DIGITAL LIBRARY
DISCOVERING THE NERVOUS SYSTEM. AN INNOVATIVE TEACHING APPROACH FOR PRIMARY SCHOOL
University of Padova (ITALY)
About this paper:
Appears in: EDULEARN20 Proceedings
Publication year: 2020
Pages: 2969-2977
ISBN: 978-84-09-17979-4
ISSN: 2340-1117
doi: 10.21125/edulearn.2020.0889
Conference name: 12th International Conference on Education and New Learning Technologies
Dates: 6-7 July, 2020
Location: Online Conference
Abstract:
Scientific subjects are often considered difficult and boring by students, also because of the way in which they are taught. The first aim of the research was to verify the possibility of dealing with a topic provided by the educational curriculum, the nervous system, by addressing some additional concepts and developing other ones. The second objective was to confirm the effectiveness of a laboratory approach to teaching, based on the scientific method and on educational materials and methodologies different from of the traditional frontal lesson.

For this experimental activity we took advantage of the collaboration of the primary school “Don Bosco” in Torreglia (Italy).
The topic was dealt with both an experimental group, in which an innovative teaching approach was adopted, and a control group, in which a traditional approach has been adopted, that is largely inspired by the contents of primary school textbooks.

Immediately we realized that the primary school textbook was unsuitable, concerning both the contents that showed some misconceptions and the very simplified images. Therefore, in our opinion, the treatment of the nervous system proposed by the textbook could not be appropriate neither to the importance and richness of the topic, nor to the curiosity and thirst for knowledge of children.

We used a laboratory path to introduce the topic, without fully anticipate the explanation according to the discovery method, an educational technique that makes the lesson deeply exciting, motivating and engaging. This method led the students toward a deeply learning and understanding, in addition to a greater motivation, interest and curiosity.

The materials used during the lessons were diversified, attractive and communicative, with the purpose of making the students active and engaged in the activities.

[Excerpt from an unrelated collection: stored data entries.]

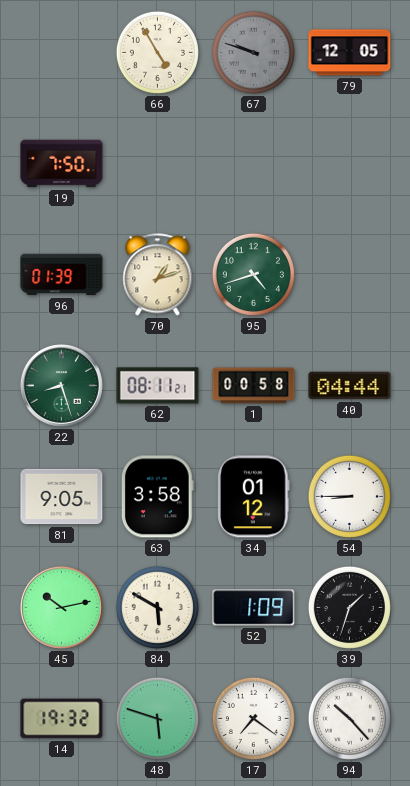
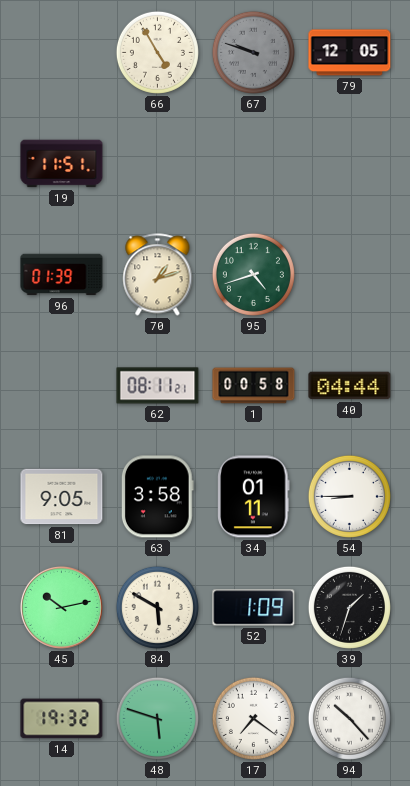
19: 7:50 -> 11:51
22: 8:27 -> none
34: 01:12 -> 01:11
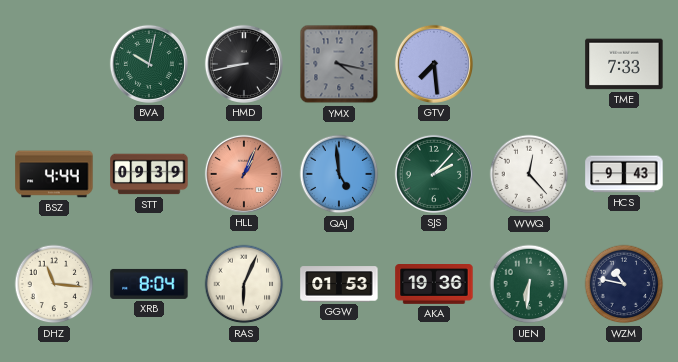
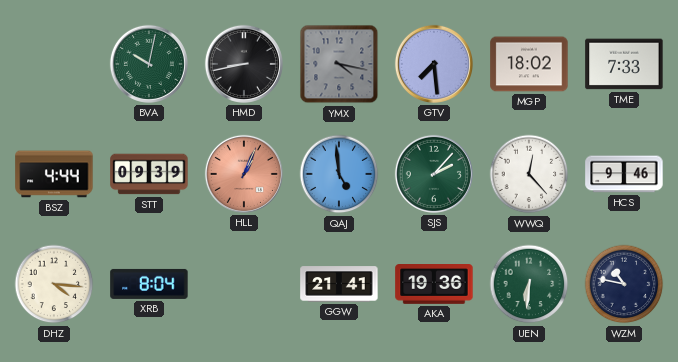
MGP: none -> 18:02
HCS: 9:43 -> 9:46
DHZ: 11:16 -> 4:16
RAS: 6:04 -> none
GGW: 01:53 -> 21:41
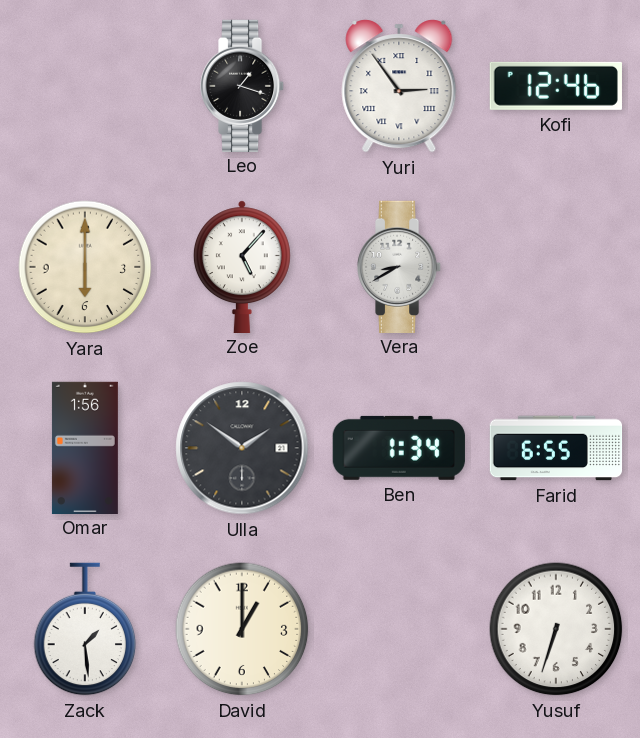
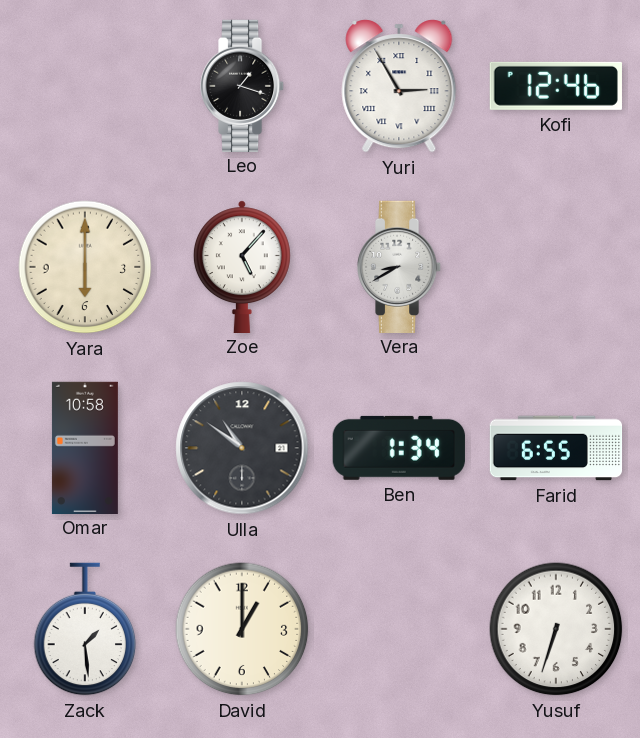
Yuri: 2:54 -> 2:55
Omar: 1:56 -> 10:58
Ulla: 1:51 -> 10:51
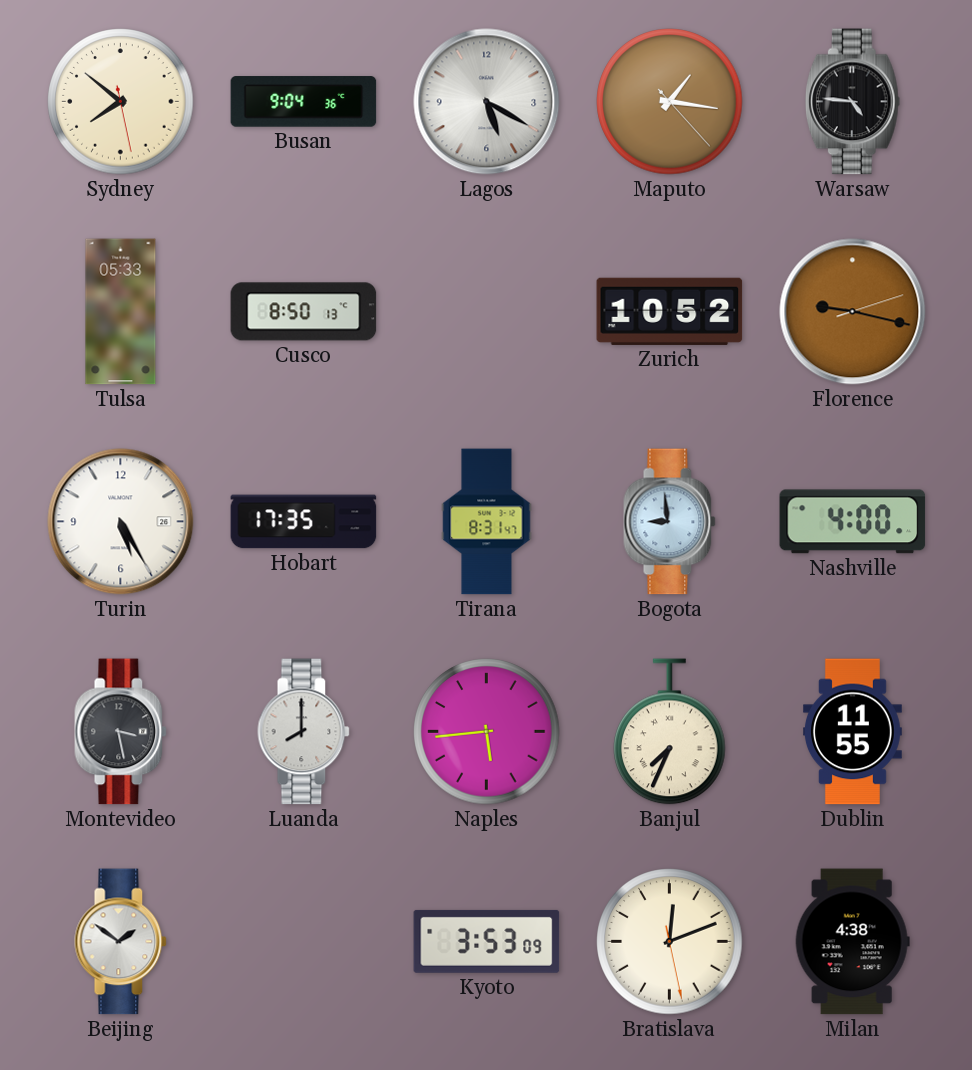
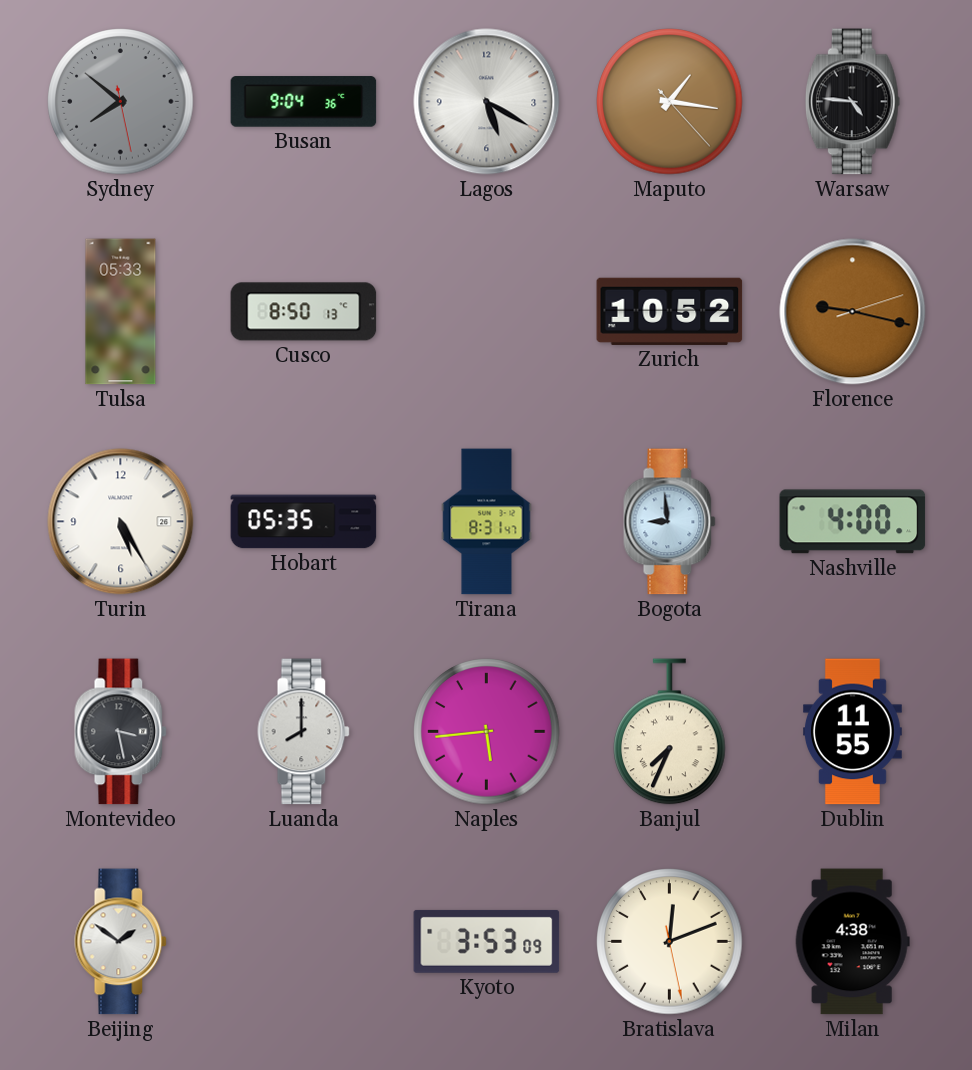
Sydney dial: cream -> grey
Hobart: 17:35 -> 05:35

The materials and methods were videos and images, PowerPoint presentations, discussion in classroom, role playing activities in the gym, conceptual maps, exercises on the notebook and the use of 3D models.

We took advantage of the deductive method, introducing the structure of nervous system (macroscopic point of view), then explaining the nervous cells and how communication between neurons happens (microscopic point of view), concluding with the description of brain and its functions, a topic that connects and unifies in itself the previous ones.

The results of the didactic experimentation that there statistically significant differences between the two groups from the point of view of numerical evaluation, but during lessons the difference emerged, because the laboratory didactics produced interest, motivation and active involvement in those pupils who had been defined more passive and slower by their teacher.

Furthermore, in the answers to the open questions of the final test, the majority of the students of the experimental group have shown to have a qualitatively better knowledge, richer and less stereotyped, responding with greater completeness, accuracy, precision and variety of terms than control group that gave almost standard answers.
Keywords:
Biology, experimental method, laboratory didactics, nervous system, primary school.